O réu nº 28 é o herdeiro da falecida Meitri Haddad.  Em 28 de agosto de 2008, o falecido Meitari comprou o Lote 5/21 da Monir, com área de 488 metros quadrados, de acordo com o Desenho de Partição M/8.  Esses direitos foram registrados no Cartório de Terras.  A presente reivindicação é para o cumprimento aproximado do acordo, registrando o autor como sócio na disputa, e não é uma reivindicação de dissolução da sociedade, que busca decidir qual dos dois acordos de distribuição está correto.  O réu nº 28 considera que o acordo de partição M/8 está correto e, com base nesse acordo, adquiriu direitos sobre o terreno.  O réu nº 28 levantou a questão de por que era necessário anexá-lo.  Portanto, a posição do réu nº 28 é que, sujeito aos comentários acima, ele não tem objeção à reivindicação.

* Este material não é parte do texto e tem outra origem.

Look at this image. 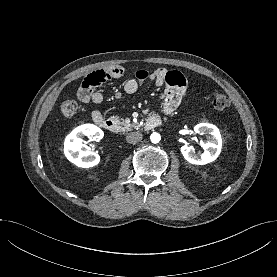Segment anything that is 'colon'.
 I'll list each match as a JSON object with an SVG mask.
<instances>
[{
  "label": "colon",
  "instance_id": "5ec220e1",
  "mask_svg": "<svg viewBox=\"0 0 277 277\" xmlns=\"http://www.w3.org/2000/svg\"><path fill=\"white\" fill-rule=\"evenodd\" d=\"M212 106L217 111H224L229 106V99L221 91H215L211 97ZM78 110L77 101L70 99L66 100L61 105V112L66 117H72Z\"/></svg>",
  "mask_w": 277,
  "mask_h": 277
}]
</instances>
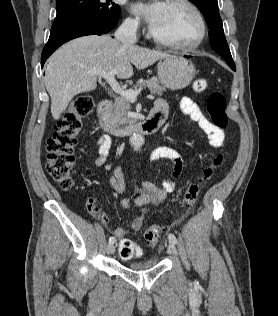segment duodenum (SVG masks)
Returning <instances> with one entry per match:
<instances>
[{
  "mask_svg": "<svg viewBox=\"0 0 278 316\" xmlns=\"http://www.w3.org/2000/svg\"><path fill=\"white\" fill-rule=\"evenodd\" d=\"M111 107L112 101L110 99L102 100L97 106V119L102 130L115 136L152 134L161 127L166 115L162 108L154 107L144 120L118 127L114 126L109 120L108 115Z\"/></svg>",
  "mask_w": 278,
  "mask_h": 316,
  "instance_id": "410a0bca",
  "label": "duodenum"
}]
</instances>
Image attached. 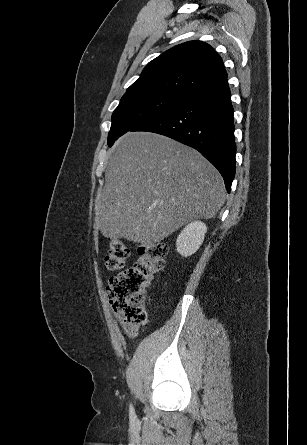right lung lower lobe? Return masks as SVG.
Returning <instances> with one entry per match:
<instances>
[{
    "label": "right lung lower lobe",
    "mask_w": 307,
    "mask_h": 445,
    "mask_svg": "<svg viewBox=\"0 0 307 445\" xmlns=\"http://www.w3.org/2000/svg\"><path fill=\"white\" fill-rule=\"evenodd\" d=\"M130 131L158 133L195 148L219 170L230 192L236 145L227 78Z\"/></svg>",
    "instance_id": "1"
}]
</instances>
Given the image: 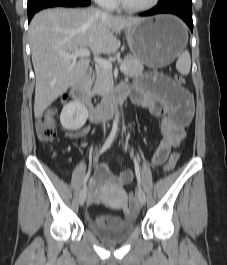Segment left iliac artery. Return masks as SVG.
<instances>
[{
	"label": "left iliac artery",
	"mask_w": 227,
	"mask_h": 265,
	"mask_svg": "<svg viewBox=\"0 0 227 265\" xmlns=\"http://www.w3.org/2000/svg\"><path fill=\"white\" fill-rule=\"evenodd\" d=\"M131 156L134 159L136 178H137L139 186H141V176H140L139 165H138V162H137L136 158L134 157V153L133 152H131Z\"/></svg>",
	"instance_id": "1"
}]
</instances>
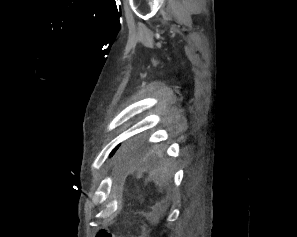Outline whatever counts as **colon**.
<instances>
[{
    "label": "colon",
    "instance_id": "colon-1",
    "mask_svg": "<svg viewBox=\"0 0 297 237\" xmlns=\"http://www.w3.org/2000/svg\"><path fill=\"white\" fill-rule=\"evenodd\" d=\"M96 237H117V236L113 235L110 231L106 229H102V230H99ZM118 237H121V236H118ZM139 237H146V236L141 235Z\"/></svg>",
    "mask_w": 297,
    "mask_h": 237
}]
</instances>
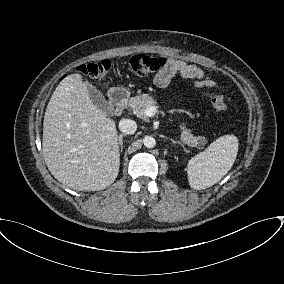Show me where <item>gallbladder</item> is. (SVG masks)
<instances>
[{"instance_id": "1", "label": "gallbladder", "mask_w": 284, "mask_h": 284, "mask_svg": "<svg viewBox=\"0 0 284 284\" xmlns=\"http://www.w3.org/2000/svg\"><path fill=\"white\" fill-rule=\"evenodd\" d=\"M88 92L93 104L106 114H110L108 102L103 94L91 85H88Z\"/></svg>"}]
</instances>
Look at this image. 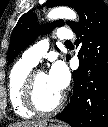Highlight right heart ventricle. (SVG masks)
<instances>
[{
    "label": "right heart ventricle",
    "instance_id": "e07e8e85",
    "mask_svg": "<svg viewBox=\"0 0 108 127\" xmlns=\"http://www.w3.org/2000/svg\"><path fill=\"white\" fill-rule=\"evenodd\" d=\"M34 65L19 60L10 70L8 77V96L15 114L22 118H30L34 115L28 110L23 101V87L25 80L32 71Z\"/></svg>",
    "mask_w": 108,
    "mask_h": 127
}]
</instances>
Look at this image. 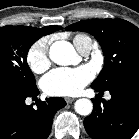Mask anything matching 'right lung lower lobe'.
<instances>
[{
	"mask_svg": "<svg viewBox=\"0 0 139 139\" xmlns=\"http://www.w3.org/2000/svg\"><path fill=\"white\" fill-rule=\"evenodd\" d=\"M38 94L37 87L24 91L0 85V139H47L55 113L66 102L63 98H47L39 100L37 108L26 105V98Z\"/></svg>",
	"mask_w": 139,
	"mask_h": 139,
	"instance_id": "obj_1",
	"label": "right lung lower lobe"
}]
</instances>
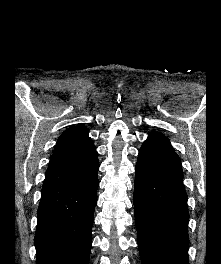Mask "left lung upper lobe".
<instances>
[{"instance_id":"left-lung-upper-lobe-1","label":"left lung upper lobe","mask_w":221,"mask_h":264,"mask_svg":"<svg viewBox=\"0 0 221 264\" xmlns=\"http://www.w3.org/2000/svg\"><path fill=\"white\" fill-rule=\"evenodd\" d=\"M147 140L157 141V142L163 144L164 146H166L167 148L173 150L172 146L170 145L169 140L162 133L153 131L150 133V136L148 137Z\"/></svg>"}]
</instances>
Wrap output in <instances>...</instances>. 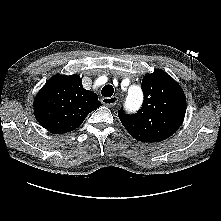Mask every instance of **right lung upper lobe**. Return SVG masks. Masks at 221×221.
Here are the masks:
<instances>
[{
  "label": "right lung upper lobe",
  "mask_w": 221,
  "mask_h": 221,
  "mask_svg": "<svg viewBox=\"0 0 221 221\" xmlns=\"http://www.w3.org/2000/svg\"><path fill=\"white\" fill-rule=\"evenodd\" d=\"M100 106L97 94L84 89L79 76L56 75L38 92L34 115L51 133L63 134L80 126Z\"/></svg>",
  "instance_id": "cb5924a9"
}]
</instances>
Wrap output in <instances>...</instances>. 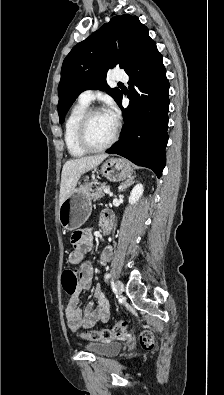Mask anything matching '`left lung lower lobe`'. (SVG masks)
Instances as JSON below:
<instances>
[{
  "label": "left lung lower lobe",
  "instance_id": "obj_1",
  "mask_svg": "<svg viewBox=\"0 0 224 395\" xmlns=\"http://www.w3.org/2000/svg\"><path fill=\"white\" fill-rule=\"evenodd\" d=\"M126 73L130 78L129 106L122 107V94L117 101L124 118L121 138L106 152L148 167L160 177L168 141L169 82L154 41Z\"/></svg>",
  "mask_w": 224,
  "mask_h": 395
}]
</instances>
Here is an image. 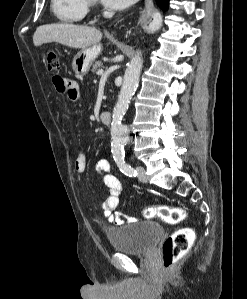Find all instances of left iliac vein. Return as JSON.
Instances as JSON below:
<instances>
[{"instance_id":"obj_1","label":"left iliac vein","mask_w":247,"mask_h":299,"mask_svg":"<svg viewBox=\"0 0 247 299\" xmlns=\"http://www.w3.org/2000/svg\"><path fill=\"white\" fill-rule=\"evenodd\" d=\"M136 170H137V175H138L139 180L142 182H147L145 168L142 166H137Z\"/></svg>"}]
</instances>
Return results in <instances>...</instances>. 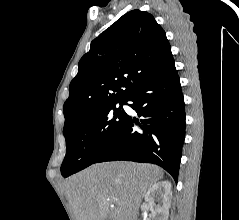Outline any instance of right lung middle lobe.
Wrapping results in <instances>:
<instances>
[{"label":"right lung middle lobe","instance_id":"right-lung-middle-lobe-1","mask_svg":"<svg viewBox=\"0 0 239 220\" xmlns=\"http://www.w3.org/2000/svg\"><path fill=\"white\" fill-rule=\"evenodd\" d=\"M104 106L89 112L63 131L66 156L61 174L68 177L94 163L122 127L127 114L124 102Z\"/></svg>","mask_w":239,"mask_h":220}]
</instances>
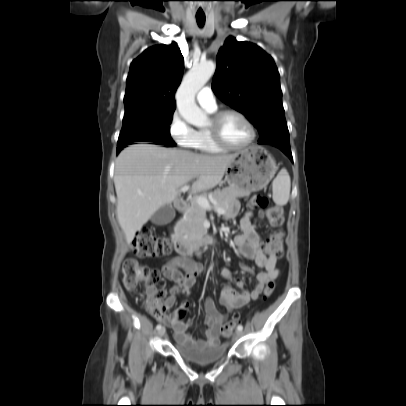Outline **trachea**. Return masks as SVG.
<instances>
[{
	"instance_id": "1",
	"label": "trachea",
	"mask_w": 406,
	"mask_h": 406,
	"mask_svg": "<svg viewBox=\"0 0 406 406\" xmlns=\"http://www.w3.org/2000/svg\"><path fill=\"white\" fill-rule=\"evenodd\" d=\"M196 21H197L199 27H203V25L205 23V18H196Z\"/></svg>"
}]
</instances>
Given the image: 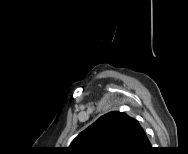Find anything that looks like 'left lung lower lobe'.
<instances>
[{
  "mask_svg": "<svg viewBox=\"0 0 188 154\" xmlns=\"http://www.w3.org/2000/svg\"><path fill=\"white\" fill-rule=\"evenodd\" d=\"M150 147V142L139 123L136 121L133 140L130 146L129 153L135 154L140 150Z\"/></svg>",
  "mask_w": 188,
  "mask_h": 154,
  "instance_id": "left-lung-lower-lobe-1",
  "label": "left lung lower lobe"
}]
</instances>
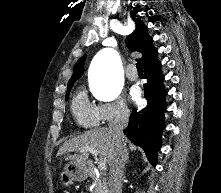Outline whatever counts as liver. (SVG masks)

  1. Parece que, após essa mudança, os argumentos dos réus 1-11 de que todas as partes necessárias para a decisão na ação não foram unidas, e esse argumento foi removido da mesa de discussão. Já direi que este processo não afetará os réus que foram recentemente adicionados em termos do alcance dos direitos registrados em seus nomes ou nas estradas reservadas no âmbito da M/8, quando, como esclarecerei abaixo, uma futura disputa pode surgir no âmbito de uma reivindicação de dissolução da sociedade sobre quem deve arcar com o ônus da separação das estradas e se será necessário conceder os pagamentos restantes a algum dos proprietários.  Essa disputa, seja qual for, não é necessária para decidir a reivindicação diante de mim, não decidirei sobre ela no âmbito deste processo, e não determinarei qual dos dois planos de partição é vinculante, se houver, e provavelmente será decidida em uma reivindicação de dissolução da sociedade após ouvir todas as partes.

As Consequências das Decisões no Processo Anterior

  1. O réu nº 1 argumenta que as decisões do processo anterior estabeleceram determinações factuais e jurídicas vinculativas, e assim há uma decisão judicial final devidamente tomada e vinculativa. A decisão do Tribunal Distrital, que é final, cancelou o acordo e ordenou a devolução do dinheiro pago pelo Hajj a Jerais.  A Suprema Corte manteve a decisão em vigor.  Esse argumento é levantado para bloquear a reivindicação do Hajj pela execução aproximada da transação.  Surge a questão se o processo do Hajj deve ser arquivado por preconceitamento de fundamento?

Não acredito que as decisões do processo anterior estabeleçam um estoppel de causa de ação que impeça o Hajj de apresentar uma reivindicação para fazer cumprir o contrato de venda em um futuro próximo.  Antes de detalhar o mérito do caso diante de mim, vou revisar brevemente a situação jurídica, sobre a questão do estoppel de causa, em casos em que há dois processos consecutivos, nos quais os papéis das partes são invertidos, como em nosso caso; ou seja, o autor no primeiro processo torna-se réu no segundo processo, e o réu no primeiro processo torna-se autor no segundo processo.